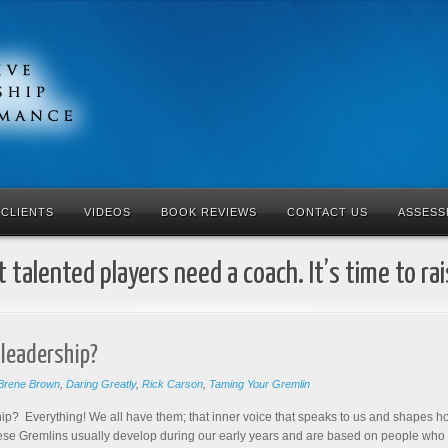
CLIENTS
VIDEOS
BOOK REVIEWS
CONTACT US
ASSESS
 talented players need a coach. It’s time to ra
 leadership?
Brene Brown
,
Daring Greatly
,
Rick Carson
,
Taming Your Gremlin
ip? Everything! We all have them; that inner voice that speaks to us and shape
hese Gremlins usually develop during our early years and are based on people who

________________________

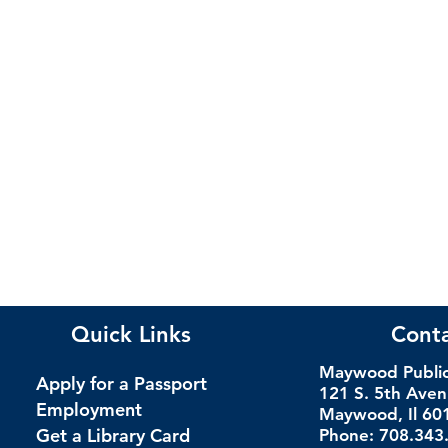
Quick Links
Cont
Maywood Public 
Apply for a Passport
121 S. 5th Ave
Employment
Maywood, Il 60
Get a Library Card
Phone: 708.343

________________________

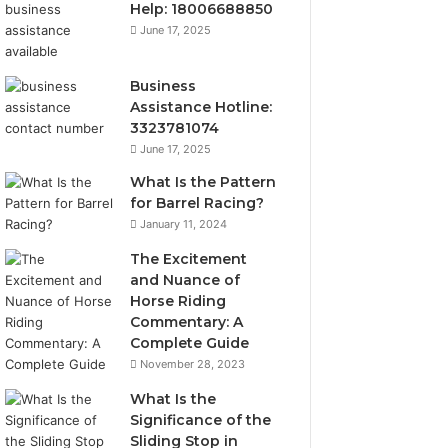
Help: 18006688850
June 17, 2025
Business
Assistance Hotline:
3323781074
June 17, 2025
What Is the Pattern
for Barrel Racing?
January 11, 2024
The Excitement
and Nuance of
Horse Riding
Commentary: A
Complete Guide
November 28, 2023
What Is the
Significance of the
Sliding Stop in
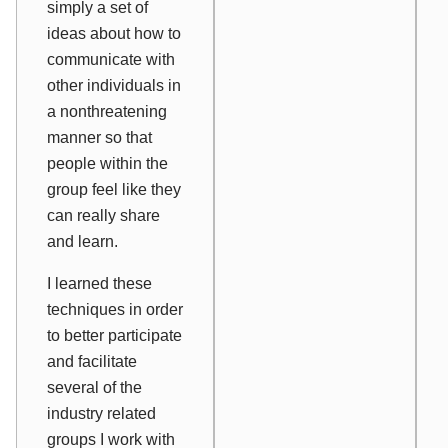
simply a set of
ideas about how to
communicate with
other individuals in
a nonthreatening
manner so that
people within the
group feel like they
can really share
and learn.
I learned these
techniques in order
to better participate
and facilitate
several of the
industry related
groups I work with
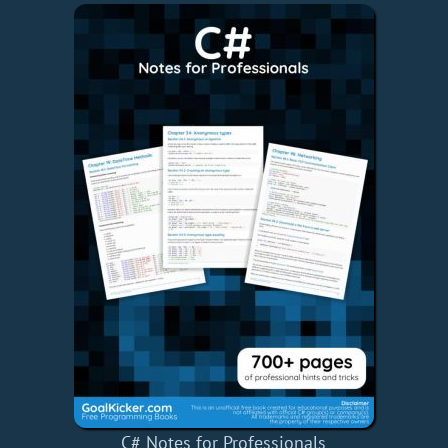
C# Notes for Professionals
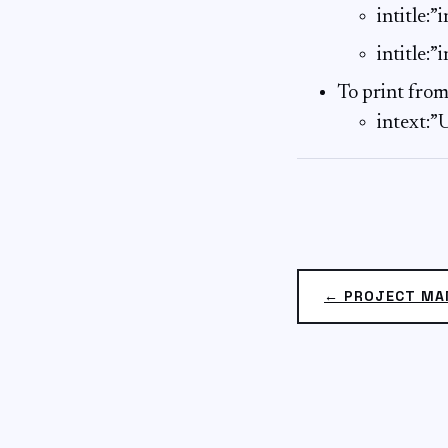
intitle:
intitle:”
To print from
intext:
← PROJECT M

________________________

Nothing but a number should be given: the count of lines in the material where the string "people" occurs.

Answer space:
2